Un altro aspetto irrazionale e antieconomico dell’ideologia dominante e del modo di produzione imperante è l’esigenza immediata di realizzare profitti dai capitali investiti, che impedisce ogni pianificazione razionale della produzione e produce l’anarchia caratteristica del capitalismo. In tal modo, diviene impossibile pianificare nel modo più efficace la modalità migliore e più razionale per sconfiggere il virus. Così, pur di non mettere limiti alla brama di profitto dei pochi ricchi, si sono seguite le vie più sconsiderate. Come, per esempio, la riapertura delle discoteche, delle funzioni religiose, degli sport di gruppo etc. non appena con l’estate la curva dell’epidemia era, naturalmente, decresciuta. Non volendo rinunciare ai profitti immediati del turismo, tutte le misure di sicurezza sono passate completamente in secondo piano. Così, quando con il ritorno del freddo i contagi hanno ripreso a crescere, si è aspettato che la situazione precipitasse, che andasse perduta la possibilità di tracciare i contagi, prima di cominciare a chiudere le attività finalizzate al profitto. D’altra parte, dal momento che soltanto il profitto privato è considerato sacro, si è sacrificata ancora una volta la spesa pubblica per finanziare, ai danni della fiscalità generale – che grava quasi esclusivamente sul lavoro salariato – il rimborso dei profitti mancati della borghesia.

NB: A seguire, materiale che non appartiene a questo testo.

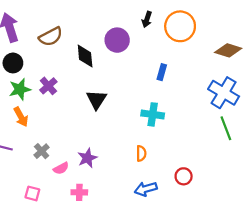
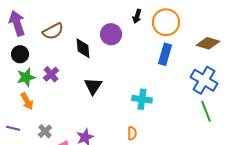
blue rectangle: (162, 72) -> (165, 54), moved, size x1.5

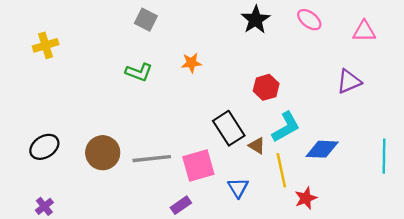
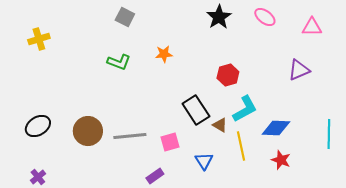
pink square: (198, 166) -> (170, 142), size x0.7
red star: (306, 198) -> (281, 160), moved, turned -30

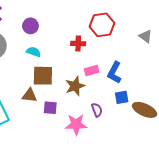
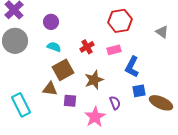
red cross: (78, 44) -> (87, 47), moved, turned -32
pink rectangle: (92, 70) -> (114, 50), moved
brown square: (43, 76) -> (63, 70), turned -30
pink star: (76, 124) -> (95, 117), turned -30

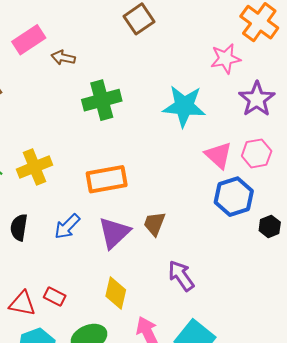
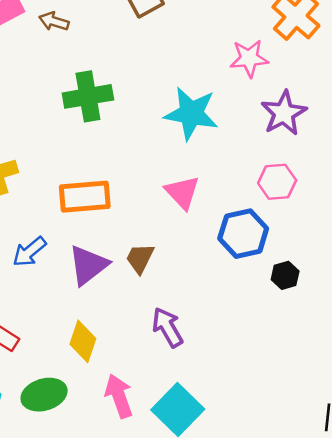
brown arrow: (63, 58) -> (54, 21), moved
pink triangle: (218, 155) -> (182, 192), moved

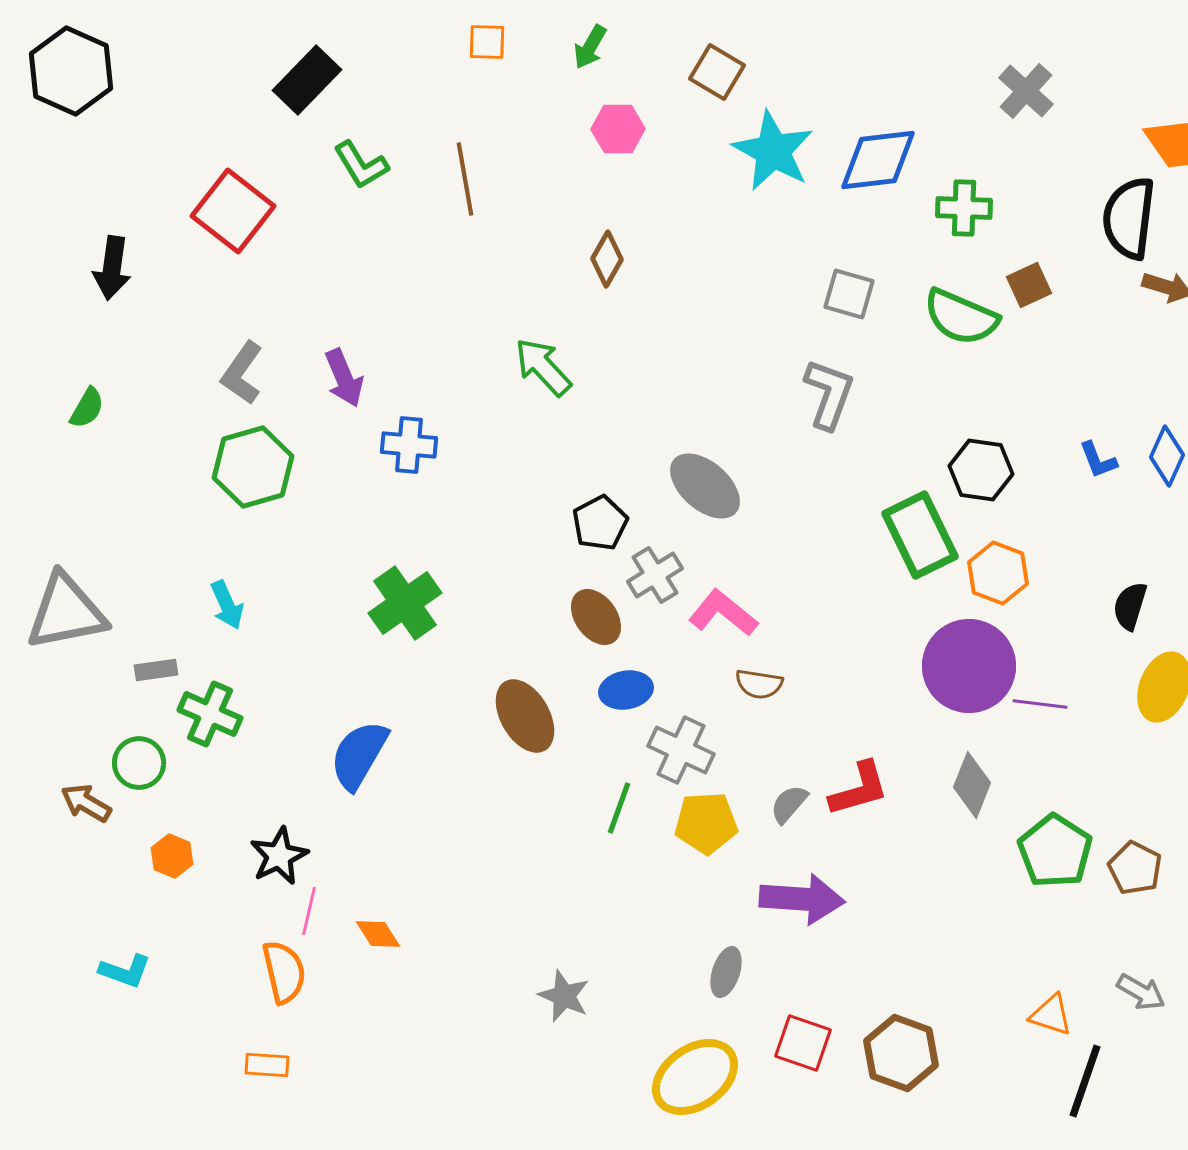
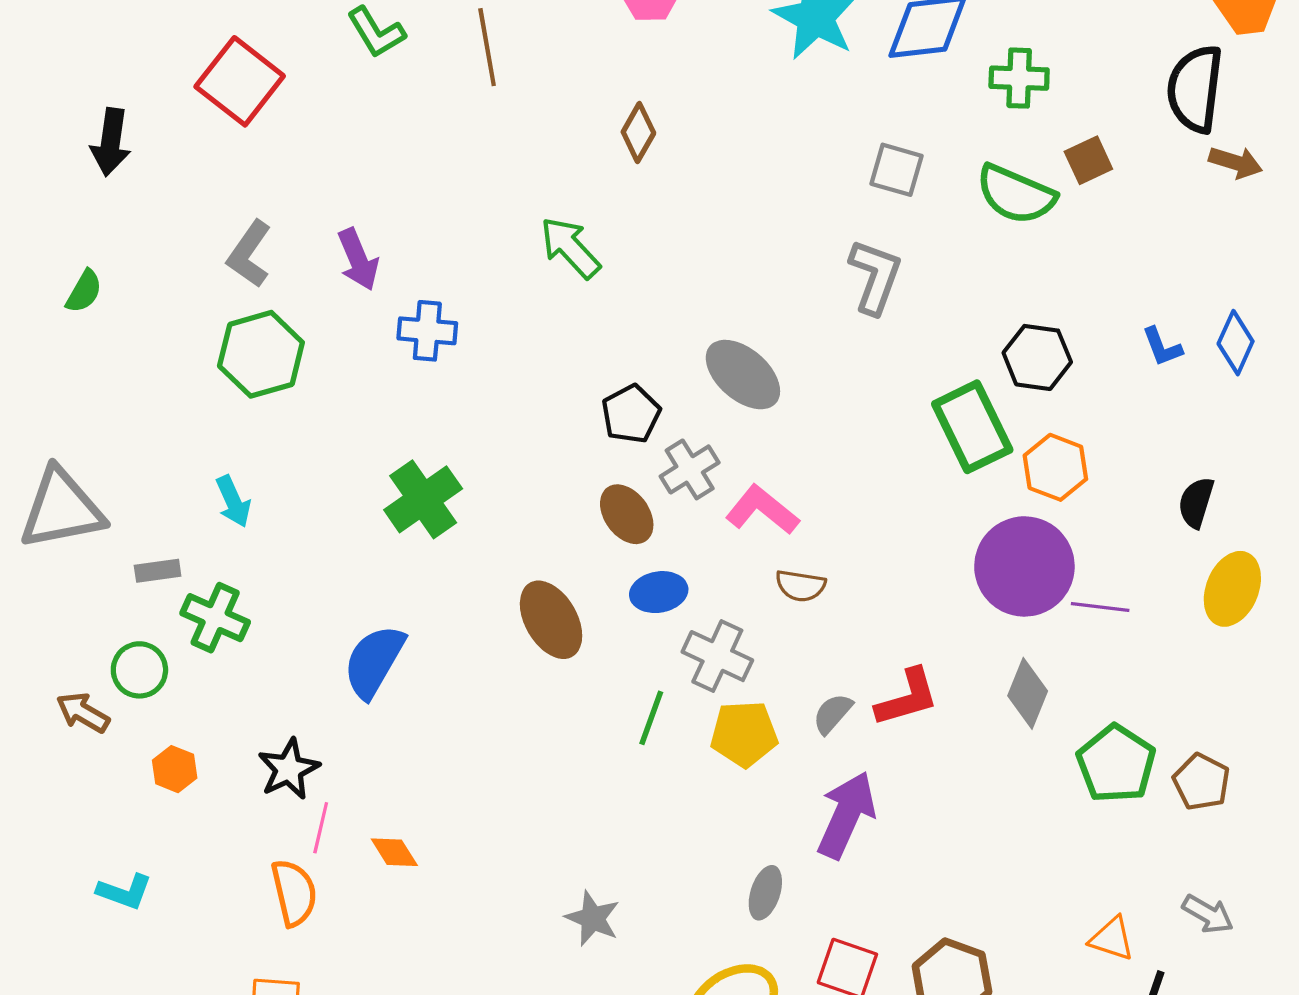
purple arrow: (802, 899) -> (846, 815), turned -70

Così, dopo anni passati a predicare l’austerità pubblica e a colpevolizzare gli italiani per essere vissuti al di sopra delle loro possibilità – al punto da vietare per legge, mettendo il pareggio di bilancio in Costituzione, persino le politiche keynesiane – ora che si tratta di socializzare le perdite dei privati il debito pubblico è di nuovo cresciuto in modo del tutto sconsiderato. Anzi si esaltano i prestiti chiesti dallo Stato per sostenere il sistema produttivo, ossia il capitalismo, senza pensare a chi ne dovrà pagare poi i conti.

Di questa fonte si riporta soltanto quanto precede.